Prerequisites for lab work
Knowledge and skills expected
This course is designed for students with a reasonably solid background in digital design and computer organization.
The official course prerequisites are CG2028 or EE2028. However, EE2026 (Digital Design) will be a strong plus, too.
If you are coming from CS2100DE - first of all, welcome back! Remembering most of CS2100DE will be more than sufficient for this course.
Preparation is the key to success
The labs for this course constitute a large percentage of your final grade (40%!), and not knowing how to design for an FPGA will make your life unnecessarily difficult.
If you haven't taken, or don't remember very well, the content from either CS2100DE or EE2026 - we highly, highly, highly recommend (did I mention we highly recommend?) working through the manuals for labs 1 through 4 from CS2100DE. We recommend working through these in the first 3 weeks of the semester, before starting the CG3207 labs.
If you are an official student for the course, drop the teaching team an email, and we will do our best to let you borrow a Nexys 4 FPGA board early, so you can work through the aforementioned labs.
Hardware required
For this course, you will need an FPGA development board. We will provide you a Nexys 4 board, and our materials will expect you to use this specific board. You will also need a Windows or Linux (preferred) computer to run the software to program this FPGA. The PCs in the lab will have the software required for this course installed for you, and you may use these as well.
Note
If you are not an official student of this course, and do not have access to a Nexys 4 board to follow along, you can use any other Xilinx/AMD FPGA development board, like the Basys 3 or Arty A7. You may need to make some changes to your code and project files to account for the different FPGA and different available peripherals. You may also be able to use a completely different brand of FPGA, like an Intel or Sipeed board. However, you will not be able to use Vivado, nor our template files.
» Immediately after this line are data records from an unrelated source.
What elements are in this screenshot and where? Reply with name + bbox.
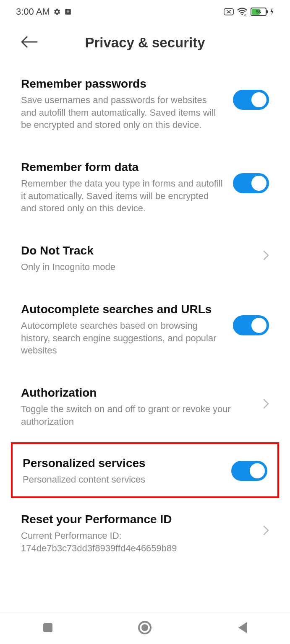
setting-desc: Autocomplete searches based on browsing … (21, 319, 225, 357)
svg-rect-3 (43, 623, 52, 632)
status-left: 3:00 AM (16, 6, 72, 17)
upload-icon (64, 8, 72, 16)
chevron-right-icon (263, 399, 269, 410)
setting-remember-form-data[interactable]: Remember form data Remember the data you… (21, 146, 269, 229)
setting-title: Autocomplete searches and URLs (21, 303, 225, 316)
setting-title: Authorization (21, 386, 255, 400)
setting-title: Reset your Performance ID (21, 513, 255, 526)
chevron-right-icon (263, 525, 269, 537)
circle-icon (138, 621, 152, 635)
setting-title: Remember form data (21, 161, 225, 174)
arrow-left-icon (20, 36, 38, 48)
charging-icon (270, 8, 274, 16)
setting-title: Personalized services (23, 457, 223, 470)
setting-reset-performance-id[interactable]: Reset your Performance ID Current Perfor… (21, 498, 269, 569)
toggle-personalized-services[interactable] (231, 461, 267, 481)
square-icon (42, 622, 53, 633)
header: Privacy & security (0, 23, 290, 62)
mute-icon (224, 8, 234, 16)
setting-desc: Only in Incognito mode (21, 261, 255, 273)
back-nav-button[interactable] (237, 621, 248, 636)
setting-remember-passwords[interactable]: Remember passwords Save usernames and pa… (21, 62, 269, 146)
navigation-bar (0, 613, 290, 644)
setting-desc: Toggle the switch on and off to grant or… (21, 403, 255, 428)
status-bar: 3:00 AM 6 56 (0, 0, 290, 23)
back-button[interactable] (20, 36, 38, 50)
setting-personalized-services[interactable]: Personalized services Personalized conte… (23, 457, 267, 486)
settings-list: Remember passwords Save usernames and pa… (0, 62, 290, 569)
setting-title: Do Not Track (21, 244, 255, 257)
toggle-remember-passwords[interactable] (233, 90, 269, 110)
page-title: Privacy & security (21, 35, 269, 51)
battery-icon: 56 (251, 8, 266, 16)
setting-authorization[interactable]: Authorization Toggle the switch on and o… (21, 371, 269, 442)
chevron-right-icon (263, 250, 269, 262)
svg-point-5 (141, 624, 148, 631)
setting-desc: Save usernames and passwords for website… (21, 94, 225, 131)
toggle-autocomplete[interactable] (233, 315, 269, 335)
wifi-icon: 6 (237, 8, 247, 16)
highlighted-box: Personalized services Personalized conte… (11, 442, 279, 498)
setting-do-not-track[interactable]: Do Not Track Only in Incognito mode (21, 229, 269, 288)
triangle-left-icon (237, 621, 248, 634)
settings-icon (53, 8, 61, 16)
setting-desc: Remember the data you type in forms and … (21, 177, 225, 215)
setting-desc: Current Performance ID: 174de7b3c73dd3f8… (21, 530, 255, 554)
setting-title: Remember passwords (21, 77, 225, 91)
setting-desc: Personalized content services (23, 473, 223, 486)
recent-apps-button[interactable] (42, 622, 53, 635)
setting-autocomplete[interactable]: Autocomplete searches and URLs Autocompl… (21, 288, 269, 371)
status-right: 6 56 (224, 8, 274, 16)
home-button[interactable] (138, 621, 152, 636)
svg-text:6: 6 (244, 13, 246, 16)
status-time: 3:00 AM (16, 6, 50, 17)
toggle-remember-form-data[interactable] (233, 173, 269, 193)
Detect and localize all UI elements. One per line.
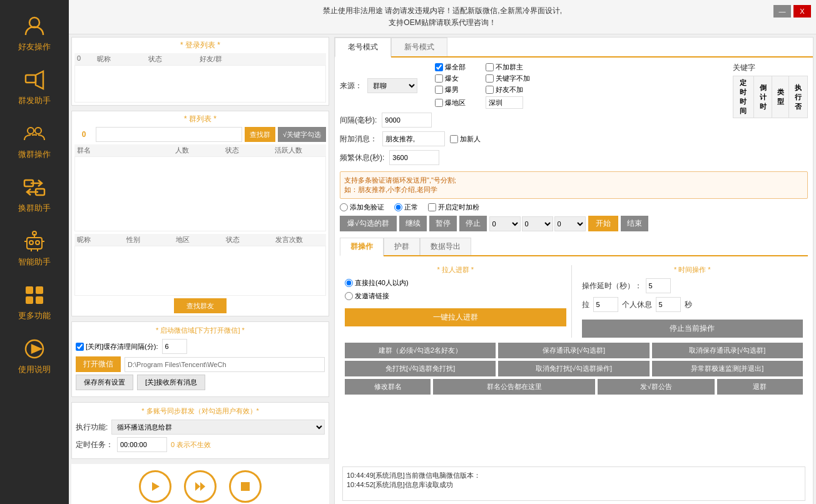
sidebar-item-wechat-group-label: 微群操作: [18, 149, 51, 160]
main-content: 禁止使用非法用途 请勿请发违规内容！适配新版微信,全新黑冷界面设计, 支持OEM…: [69, 0, 816, 504]
sidebar-item-friends[interactable]: 好友操作: [0, 6, 69, 60]
minimize-button[interactable]: —: [773, 5, 791, 18]
cancel-disturb-button[interactable]: 取消免打扰[√勾选群操作]: [498, 361, 649, 376]
find-friend-button[interactable]: 查找群友: [174, 298, 227, 313]
direct-pull-radio[interactable]: 直接拉(40人以内): [345, 278, 409, 288]
op-delay-input[interactable]: [646, 278, 671, 293]
sidebar-item-broadcast[interactable]: 群发助手: [0, 60, 69, 114]
func-row-1: 建群（必须√勾选2名好友） 保存通讯录[√勾选群] 取消保存通讯录[√勾选群]: [345, 343, 803, 358]
sidebar-item-more[interactable]: 更多功能: [0, 275, 69, 329]
announcement-button[interactable]: 群名公告都在这里: [433, 379, 595, 395]
invite-link-radio[interactable]: 发邀请链接: [345, 291, 389, 301]
sidebar-item-manual-label: 使用说明: [18, 364, 51, 375]
save-settings-button[interactable]: 保存所有设置: [76, 375, 133, 390]
svg-rect-1: [26, 75, 36, 83]
sidebar-item-manual[interactable]: 使用说明: [0, 329, 69, 383]
find-group-button[interactable]: 查找群: [245, 127, 275, 142]
sidebar-item-smart[interactable]: 智能助手: [0, 221, 69, 275]
sched-col-countdown: 倒计时: [753, 76, 772, 118]
keyword-select-button[interactable]: √关键字勾选: [278, 127, 326, 142]
hour-select[interactable]: 0: [489, 216, 521, 231]
stop-button[interactable]: 停止: [459, 216, 487, 231]
close-button[interactable]: X: [793, 5, 811, 18]
wechat-path-input[interactable]: [125, 357, 325, 372]
schedule-time-input[interactable]: [117, 437, 167, 452]
tab-new-mode[interactable]: 新号模式: [391, 38, 447, 56]
tab-group-ops[interactable]: 群操作: [340, 238, 384, 256]
one-click-pull-button[interactable]: 一键拉人进群: [345, 308, 566, 326]
add-msg-row: 附加消息： 加新人: [340, 131, 728, 146]
fast-forward-button[interactable]: [184, 470, 217, 503]
no-friend-checkbox[interactable]: 好友不加: [486, 85, 530, 94]
radio-add-verify[interactable]: 添加免验证: [340, 203, 384, 212]
radio-timed[interactable]: 开启定时加粉: [428, 203, 479, 212]
rest-label: 个人休息: [622, 300, 652, 310]
interval-label: 间隔(毫秒):: [340, 115, 377, 126]
op-delay-row: 操作延时（秒）：: [582, 278, 803, 293]
freq-rest-input[interactable]: [389, 150, 439, 165]
rest-input[interactable]: [656, 297, 681, 312]
group-notice-button[interactable]: 发√群公告: [598, 379, 714, 395]
no-disturb-button[interactable]: 免打扰[√勾选群免打扰]: [345, 361, 496, 376]
tab-export[interactable]: 数据导出: [420, 238, 471, 255]
schedule-table: 定时时间 倒计时 类型 执行否: [733, 76, 808, 156]
svg-point-0: [29, 18, 39, 28]
source-select[interactable]: 群聊: [367, 78, 417, 93]
login-list-header: 0 昵称 状态 好友/群: [74, 53, 326, 65]
stop-button[interactable]: [229, 470, 262, 503]
end-button[interactable]: 结束: [621, 216, 648, 231]
cache-checkbox-label[interactable]: [关闭]缓存清理间隔(分):: [76, 342, 158, 351]
no-keyword-checkbox[interactable]: 关键字不加: [486, 74, 530, 83]
rename-button[interactable]: 修改群名: [345, 379, 431, 395]
location-input[interactable]: [486, 96, 523, 109]
content-area: * 登录列表 * 0 昵称 状态 好友/群 * 群列表 * 0 查: [69, 34, 816, 504]
start-button[interactable]: 开始: [588, 216, 618, 231]
open-wechat-button[interactable]: 打开微信: [76, 356, 121, 372]
exec-select[interactable]: 循环播送消息给群: [111, 420, 325, 435]
group-search-input[interactable]: [96, 127, 242, 142]
sidebar-item-more-label: 更多功能: [18, 310, 51, 321]
interval-input[interactable]: [382, 113, 432, 128]
bomb-male-checkbox[interactable]: 爆男: [435, 85, 479, 94]
pull-count-input[interactable]: [593, 297, 618, 312]
sidebar-item-wechat-group[interactable]: 微群操作: [0, 114, 69, 168]
bomb-female-checkbox[interactable]: 爆女: [435, 74, 479, 83]
cache-interval-input[interactable]: [162, 339, 187, 354]
save-contacts-button[interactable]: 保存通讯录[√勾选群]: [498, 343, 649, 358]
add-new-checkbox[interactable]: 加新人: [450, 134, 481, 144]
wechat-section-title: * 启动微信域[下方打开微信] *: [76, 326, 325, 335]
play-controls: [71, 464, 329, 504]
tab-protect[interactable]: 护群: [384, 238, 420, 255]
exit-group-button[interactable]: 退群: [717, 379, 803, 395]
cancel-save-button[interactable]: 取消保存通讯录[√勾选群]: [652, 343, 803, 358]
play-button[interactable]: [139, 470, 171, 503]
svg-rect-19: [36, 286, 43, 294]
monitor-button[interactable]: 异常群极速监测[并退出]: [652, 361, 803, 376]
continue-button[interactable]: 继续: [399, 216, 427, 231]
radio-normal[interactable]: 正常: [394, 203, 418, 212]
group-col-count: 人数: [175, 146, 224, 155]
mode-tab-bar: 老号模式 新号模式: [335, 38, 813, 58]
add-msg-input[interactable]: [382, 131, 445, 146]
bomb-select-button[interactable]: 爆√勾选的群: [340, 216, 397, 231]
sec-select[interactable]: 0: [554, 216, 586, 231]
min-select[interactable]: 0: [522, 216, 553, 231]
no-group-owner-checkbox[interactable]: 不加群主: [486, 63, 530, 72]
time-num-group: 0 0 0: [489, 216, 586, 231]
user-icon: [22, 14, 47, 39]
exec-row: 执行功能: 循环播送消息给群: [76, 420, 325, 435]
group-count: 0: [74, 130, 93, 139]
group-ops-content: * 拉人进群 * 直接拉(40人以内) 发邀请链接: [340, 260, 808, 463]
bomb-all-checkbox[interactable]: 爆全部: [435, 63, 479, 72]
tab-old-mode[interactable]: 老号模式: [335, 38, 391, 58]
cache-checkbox[interactable]: [76, 343, 84, 351]
create-group-button[interactable]: 建群（必须√勾选2名好友）: [345, 343, 496, 358]
receive-messages-button[interactable]: [关]接收所有消息: [137, 375, 205, 390]
pull-title: * 拉人进群 *: [345, 265, 566, 275]
member-table-header: 昵称 性别 地区 状态 发言次数: [74, 234, 326, 246]
bomb-location-checkbox[interactable]: 爆地区: [435, 96, 479, 109]
sidebar-item-swap-group[interactable]: 换群助手: [0, 168, 69, 221]
stop-op-button[interactable]: 停止当前操作: [582, 320, 803, 338]
sched-col-type: 类型: [772, 76, 789, 118]
pause-button[interactable]: 暂停: [429, 216, 457, 231]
The FPGA board comes with a USB type A to USB micro-B cable. You will need a USB type A port on your laptop, and if you do not have one, you must use an adapter. Remember to bring one to class.
Software required
The software you will use to program your FPGA board is Vivado. Installation instructions can be found here. Please install Vivado before coming for your first lab in Week 4.
To explore RISC-V assembly, we will use the RARS architecture simulator. This runs on Windows, macOS and Linux, and does not require any installation and can be run by double clicking the downloaded jar file or by running java -jar filename.jar
where filename
is the name of the jar file you downloaded.
Note
If you choose to implement the ARM architecture for your project, you will need to use ARM's (somewhat antiquated) Keil MDK 4. Instructions to use this IDE are available on the page about ARM programming.